* **WHAT IS EXPECTED**
From the first line of the entries down to the line with "permanente per le", write out every line exactly; that last line counts, but pictures do not.

* **SUPPLIED DATA**
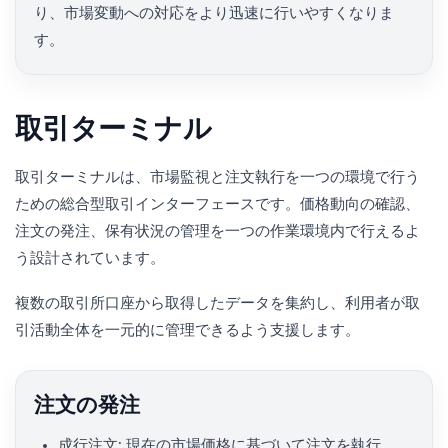
り、市場変動への対応をより迅速に行いやすくなりま
す。
取引ターミナル
取引ターミナルは、市場監視と注文執行を一つの環境で行う
ための総合型取引インターフェースです。価格動向の確認、
注文の発注、保有状況の管理を一つの作業環境内で行えるよ
う設計されています。
複数の取引所口座から取得したデータを集約し、利用者が取
引活動全体を一元的に管理できるよう支援します。
注文の発注
成行注文: 現在の市場価格に基づいて注文を執行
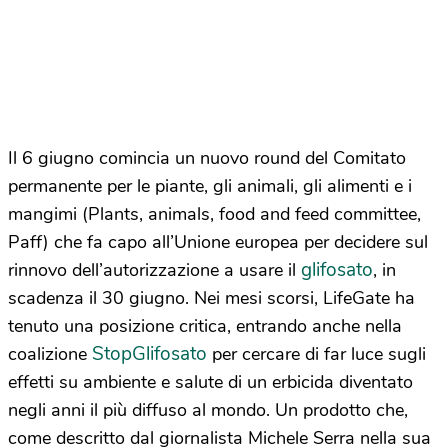
Il 6 giugno comincia un nuovo round del Comitato
permanente per le piante, gli animali, gli alimenti e i
mangimi (Plants, animals, food and feed committee,
Paff) che fa capo all’Unione europea per decidere sul
glifosato
rinnovo dell’autorizzazione a usare il
, in
scadenza il 30 giugno. Nei mesi scorsi, LifeGate ha
tenuto una posizione critica, entrando anche nella
StopGlifosato
coalizione
per cercare di far luce sugli
effetti su ambiente e salute di un erbicida diventato
negli anni il più diffuso al mondo. Un prodotto che,
come descritto dal giornalista Michele Serra nella sua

* **SOLUTION TO THE EXERCISE**
り、市場変動への対応をより迅速に行いやすくなりま
す。
取引ターミナル
取引ターミナルは、市場監視と注文執行を一つの環境で行う
ための総合型取引インターフェースです。価格動向の確認、
注文の発注、保有状況の管理を一つの作業環境内で行えるよ
う設計されています。
複数の取引所口座から取得したデータを集約し、利用者が取
引活動全体を一元的に管理できるよう支援します。
注文の発注
成行注文: 現在の市場価格に基づいて注文を執行
Il 6 giugno comincia un nuovo round del Comitato
permanente per le piante, gli animali, gli alimenti e i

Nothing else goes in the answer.